### BRIEF
In the records that follow, find the line with "TITAN CVTF FLEX"; from there, retype every line exactly through the line with "Mediebank (312, 24)", which also belongs to the answer.

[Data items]

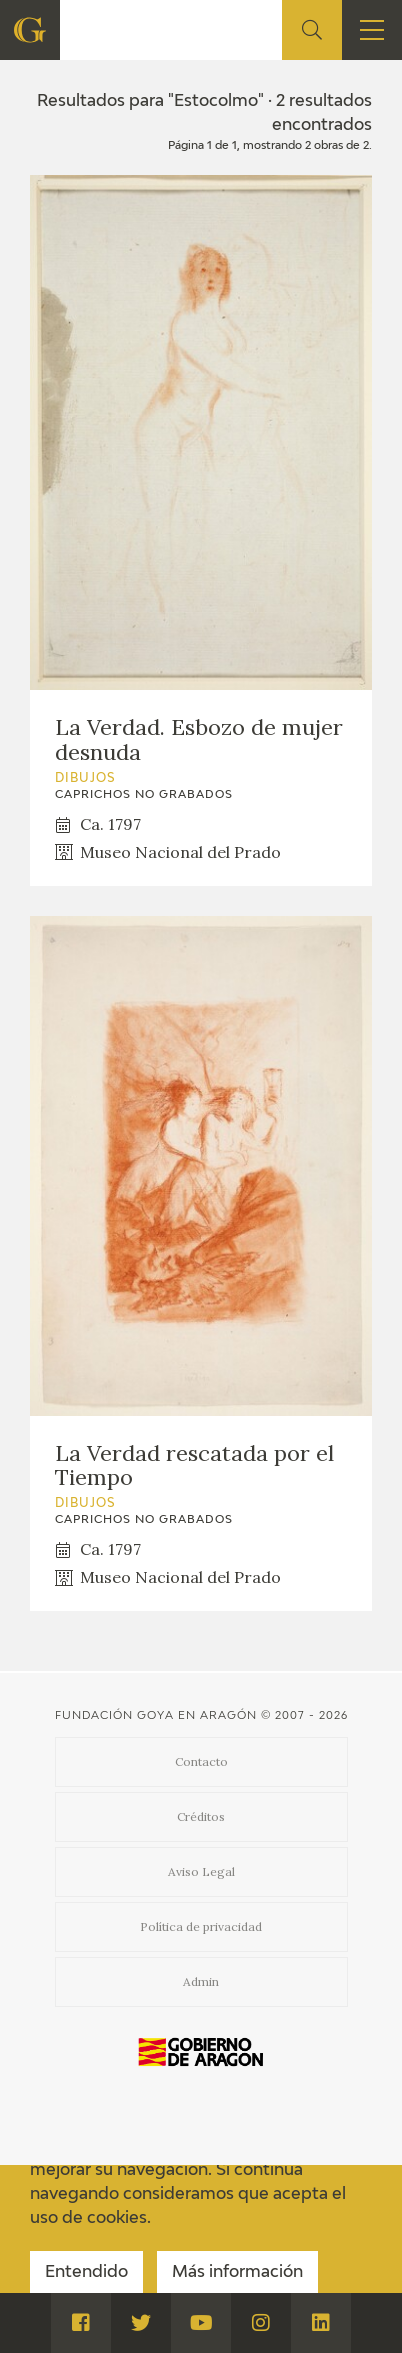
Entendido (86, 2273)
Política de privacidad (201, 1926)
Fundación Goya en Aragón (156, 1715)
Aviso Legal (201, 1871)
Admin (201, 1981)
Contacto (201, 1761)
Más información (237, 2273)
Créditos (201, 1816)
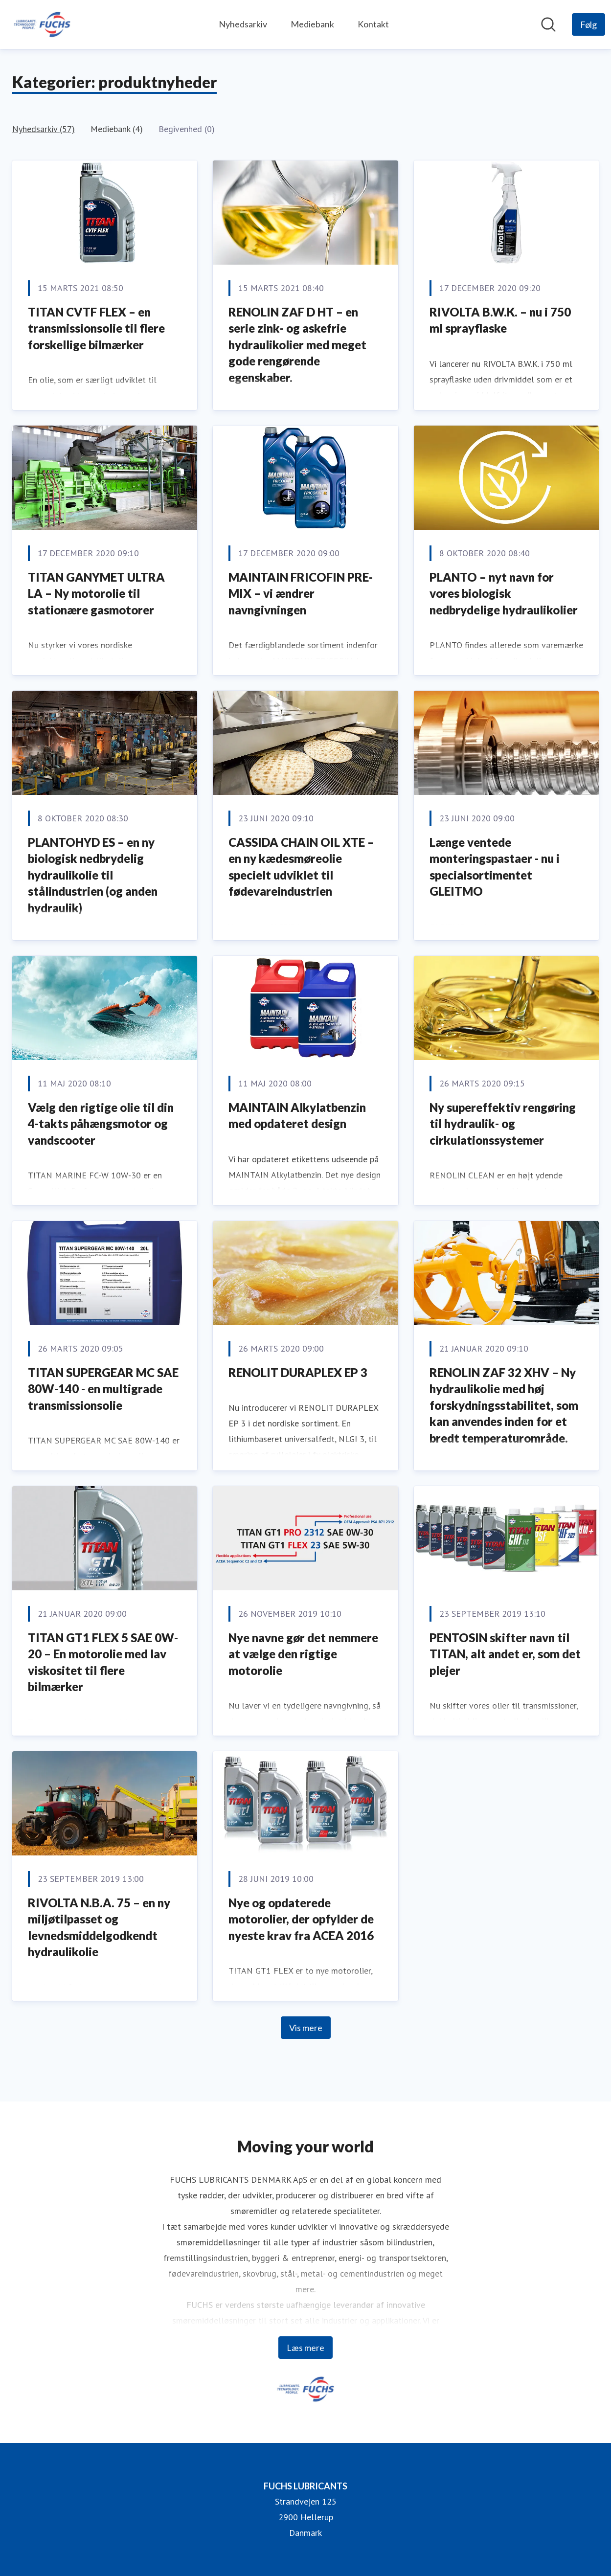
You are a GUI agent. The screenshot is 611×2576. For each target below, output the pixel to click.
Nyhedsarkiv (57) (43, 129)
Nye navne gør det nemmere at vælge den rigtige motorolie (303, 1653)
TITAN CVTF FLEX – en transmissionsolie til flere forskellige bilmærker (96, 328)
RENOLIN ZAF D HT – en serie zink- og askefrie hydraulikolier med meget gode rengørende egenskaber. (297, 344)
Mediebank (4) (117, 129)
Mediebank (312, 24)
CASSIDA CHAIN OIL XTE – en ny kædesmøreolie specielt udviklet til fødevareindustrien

### SOLUTION TO THIS PROBLEM
TITAN CVTF FLEX – en transmissionsolie til flere forskellige bilmærker (96, 328)
RENOLIN ZAF D HT – en serie zink- og askefrie hydraulikolier med meget gode rengørende egenskaber. (297, 344)
Mediebank (4) (117, 129)
Mediebank (312, 24)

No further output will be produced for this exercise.